### What the task asks
Set down each record that follows exactly. Drop the images.

### Stored data
Segment Open

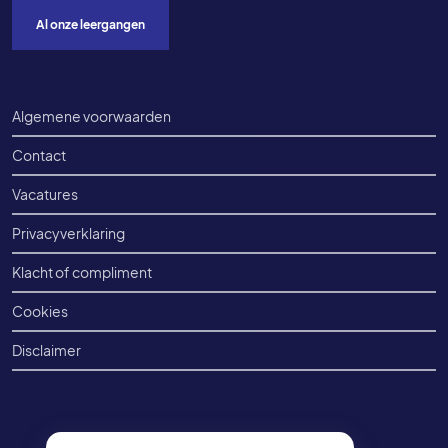
Al onze leergangen
Voet onderkant
Algemene voorwaarden
Contact
Vacatures
Privacyverklaring
Klacht of compliment
Cookies
Disclaimer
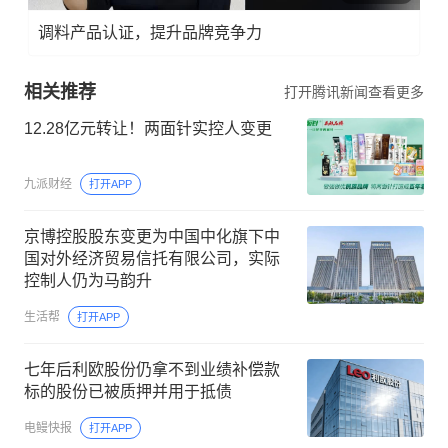
调料产品认证，提升品牌竞争力
相关推荐
打开腾讯新闻查看更多
12.28亿元转让！两面针实控人变更
九派财经
打开APP
京博控股股东变更为中国中化旗下中
国对外经济贸易信托有限公司，实际
控制人仍为马韵升
生活帮
打开APP
七年后利欧股份仍拿不到业绩补偿款
标的股份已被质押并用于抵债
电鳗快报
打开APP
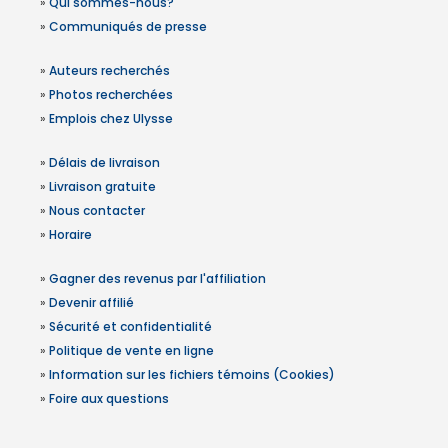
»
Qui sommes-nous?
»
Communiqués de presse
»
Auteurs recherchés
»
Photos recherchées
»
Emplois chez Ulysse
»
Délais de livraison
»
Livraison gratuite
»
Nous contacter
»
Horaire
»
Gagner des revenus par l'affiliation
»
Devenir affilié
»
Sécurité et confidentialité
»
Politique de vente en ligne
»
Information sur les fichiers témoins (Cookies)
»
Foire aux questions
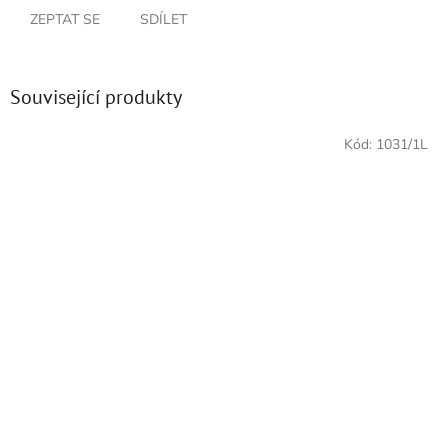
ZEPTAT SE
SDÍLET
Související produkty
Kód:
1031/1L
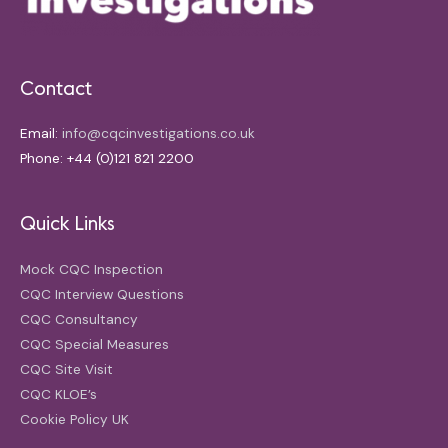
Contact
Email:
info@cqcinvestigations.co.uk
Phone: +44 (0)121 821 2200
Quick Links
Mock CQC Inspection
CQC Interview Questions
CQC Consultancy
CQC Special Measures
CQC Site Visit
CQC KLOE’s
Cookie Policy UK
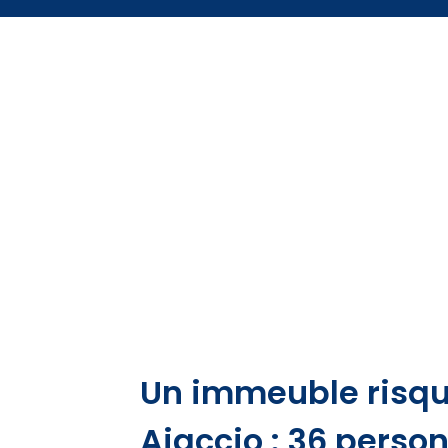
Un immeuble risque
Ajaccio : 36 pers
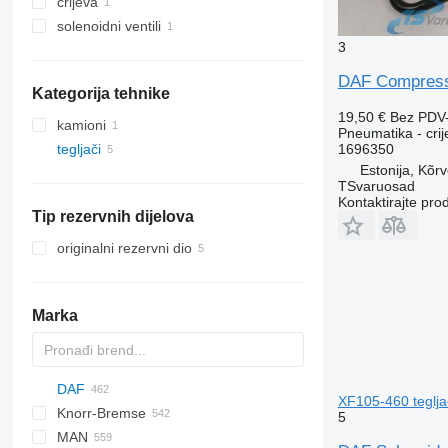
crijeva
solenoidni ventili
3
DAF Compresso
Kategorija tehnike
19,50 €
Bez PDV
kamioni
Pneumatika - crij
1696350
tegljači
Estonija, Kõr
TSvaruosad
Kontaktirajte pro
Tip rezervnih dijelova
originalni rezervni dio
Marka
DAF
XF105-460 teglj
Knorr-Bremse
CF
Cargo
EuroCargo
5
MAN
LF
F-MAX
EuroStar
CF 65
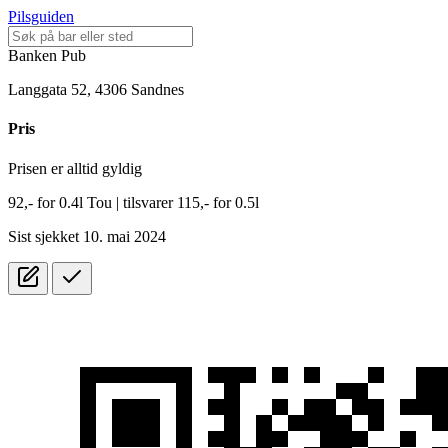
Pilsguiden
Banken Pub
Langgata 52, 4306 Sandnes
Pris
Prisen er alltid gyldig
92,-
for
0.4l
Tou
| tilsvarer 115,- for 0.5l
Sist sjekket 10. mai 2024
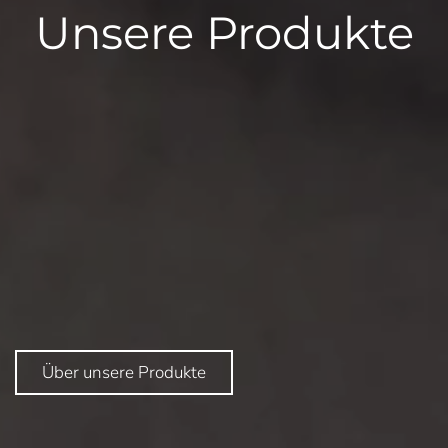
Unsere Produkte
Über unsere Produkte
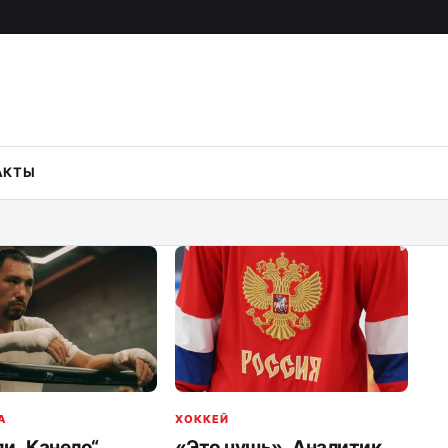
АКТЫ
A
ХОККЕЙ
ли „Канело“
«Это чушь». Аналитик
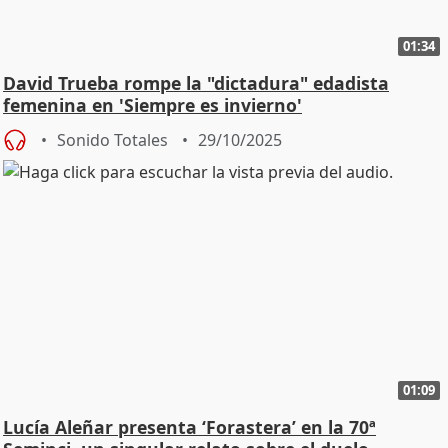
01:34
David Trueba rompe la "dictadura" edadista
femenina en 'Siempre es invierno'
Sonido Totales
29/10/2025
01:09
Lucía Aleñar presenta ‘Forastera’ en la 70ª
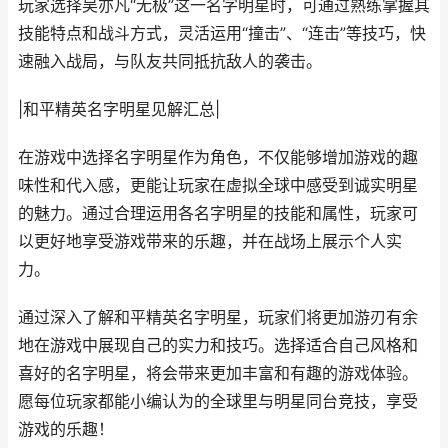
玩家选择吴亦凡“无极”这一名字明星时，可通过熟练掌握其
技能特点和战斗方式，灵活运用“撞击”、“连击”等技巧，快
速融入战局，与队友共同抵抗敌人的袭击。
|和平精英名字明星见解汇总|
在游戏中选择名字明星作为角色，不仅能够增加游戏的趣
味性和代入感，更能让玩家在虚拟全球中感受到诚实明星
的魅力。通过合理运用各名字明星的技能和属性，玩家可
以更好地享受游戏带来的乐趣，并在战场上展示个人实
力。
通过深入了解和平精英名字明星，玩家们将更加游刃有余
地在游戏中展现自己的实力和技巧。选择适合自己风格和
喜好的名字明星，将会带来更加丰富和有趣的游戏体验。
愿每位玩家都能小编认为的全球里与明星同台竞技，享受
游戏的乐趣！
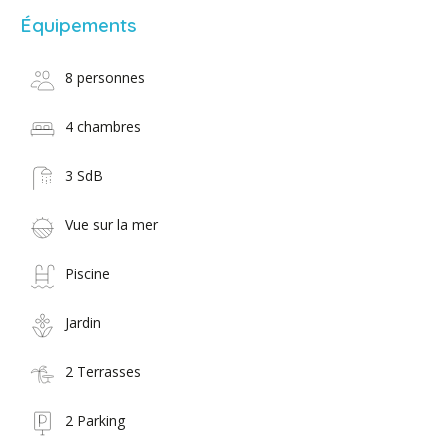
Équipements
8 personnes
4 chambres
3 SdB
Vue sur la mer
Piscine
Jardin
2 Terrasses
2 Parking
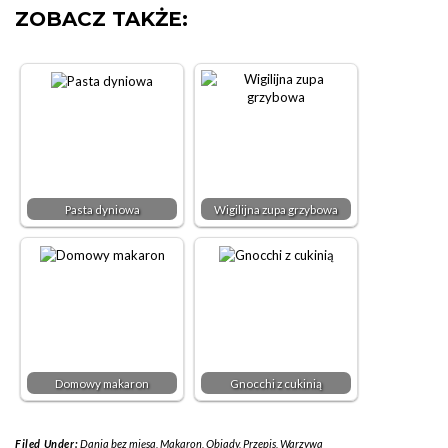
ZOBACZ TAKŻE:
Pasta dyniowa
Wigilijna zupa grzybowa
Domowy makaron
Gnocchi z cukinią
Filed Under:
Dania bez mięsa
,
Makaron
,
Obiady
,
Przepis
,
Warzywa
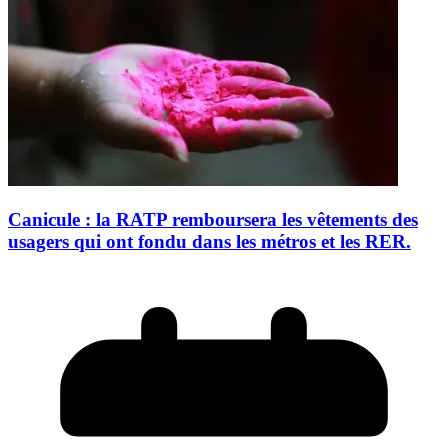
Canicule : la RATP remboursera les vêtements des
usagers qui ont fondu dans les métros et les RER.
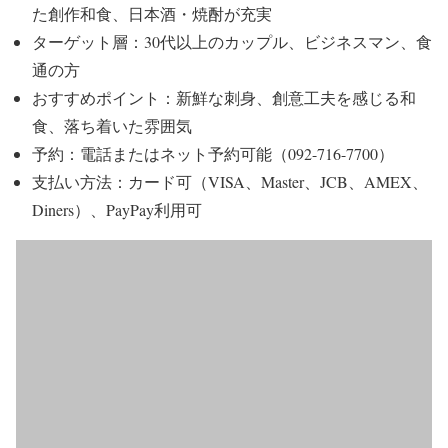
た創作和食、日本酒・焼酎が充実
ターゲット層：30代以上のカップル、ビジネスマン、食
通の方
おすすめポイント：新鮮な刺身、創意工夫を感じる和
食、落ち着いた雰囲気
予約：電話またはネット予約可能（092-716-7700）
支払い方法：カード可（VISA、Master、JCB、AMEX、
Diners）、PayPay利用可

Segment Closed

### Answer to the exercise
Al onze leergangen
Voet onderkant
Algemene voorwaarden
Contact
Vacatures
Privacyverklaring
Klacht of compliment
Cookies
Disclaimer
调料产品认证，提升品牌竞争力
相关推荐
打开腾讯新闻查看更多
12.28亿元转让！两面针实控人变更
九派财经
打开APP
京博控股股东变更为中国中化旗下中
国对外经济贸易信托有限公司，实际
控制人仍为马韵升
生活帮
打开APP
七年后利欧股份仍拿不到业绩补偿款
标的股份已被质押并用于抵债
电鳗快报
打开APP
»
Qui sommes-nous?
»
Communiqués de presse
»
Auteurs recherchés
»
Photos recherchées
»
Emplois chez Ulysse
»
Délais de livraison
»
Livraison gratuite
»
Nous contacter
»
Horaire
»
Gagner des revenus par l'affiliation
»
Devenir affilié
»
Sécurité et confidentialité
»
Politique de vente en ligne
»
Information sur les fichiers témoins (Cookies)
»
Foire aux questions
ZEPTAT SE
SDÍLET
Související produkty
Kód:
1031/1L
Contact
Email:
info@cqcinvestigations.co.uk
Phone: +44 (0)121 821 2200
Quick Links
Mock CQC Inspection
CQC Interview Questions
CQC Consultancy
CQC Special Measures
CQC Site Visit
CQC KLOE’s
Cookie Policy UK
Un immeuble risque
Ajaccio : 36 pers
crijeva
solenoidni ventili
3
DAF Compresso
Kategorija tehnike
19,50 €
Bez PDV
kamioni
Pneumatika - crij
1696350
tegljači
Estonija, Kõr
TSvaruosad
Kontaktirajte pro
Tip rezervnih dijelova
originalni rezervni dio
Marka
DAF
XF105-460 teglj
Knorr-Bremse
CF
Cargo
EuroCargo
5
MAN
LF
F-MAX
EuroStar
CF 65
Pilsguiden
Banken Pub
Langgata 52, 4306 Sandnes
Pris
Prisen er alltid gyldig
92,-
for
0.4l
Tou
| tilsvarer 115,- for 0.5l
Sist sjekket 10. mai 2024
Unsere Produkte
Über unsere Produkte
АКТЫ
A
ХОККЕЙ
ли „Канело“
«Это чушь». Аналитик
01:34
David Trueba rompe la "dictadura" edadista
femenina en 'Siempre es invierno'
Sonido Totales
29/10/2025
01:09
Lucía Aleñar presenta ‘Forastera’ en la 70ª
玩家选择吴亦凡“无极”这一名字明星时，可通过熟练掌握其
技能特点和战斗方式，灵活运用“撞击”、“连击”等技巧，快
速融入战局，与队友共同抵抗敌人的袭击。
|和平精英名字明星见解汇总|
在游戏中选择名字明星作为角色，不仅能够增加游戏的趣
味性和代入感，更能让玩家在虚拟全球中感受到诚实明星
的魅力。通过合理运用各名字明星的技能和属性，玩家可
以更好地享受游戏带来的乐趣，并在战场上展示个人实
力。
通过深入了解和平精英名字明星，玩家们将更加游刃有余
地在游戏中展现自己的实力和技巧。选择适合自己风格和
喜好的名字明星，将会带来更加丰富和有趣的游戏体验。
愿每位玩家都能小编认为的全球里与明星同台竞技，享受
游戏的乐趣！
Équipements
8 personnes
4 chambres
3 SdB
Vue sur la mer
Piscine
Jardin
2 Terrasses
2 Parking
ZOBACZ TAKŻE:
Pasta dyniowa
Wigilijna zupa grzybowa
Domowy makaron
Gnocchi z cukinią
Filed Under:
Dania bez mięsa
,
Makaron
,
Obiady
,
Przepis
,
Warzywa
Canicule : la RATP remboursera les vêtements des
usagers qui ont fondu dans les métros et les RER.
た創作和食、日本酒・焼酎が充実
ターゲット層：30代以上のカップル、ビジネスマン、食
通の方
おすすめポイント：新鮮な刺身、創意工夫を感じる和
食、落ち着いた雰囲気
予約：電話またはネット予約可能（092-716-7700）
支払い方法：カード可（VISA、Master、JCB、AMEX、
Diners）、PayPay利用可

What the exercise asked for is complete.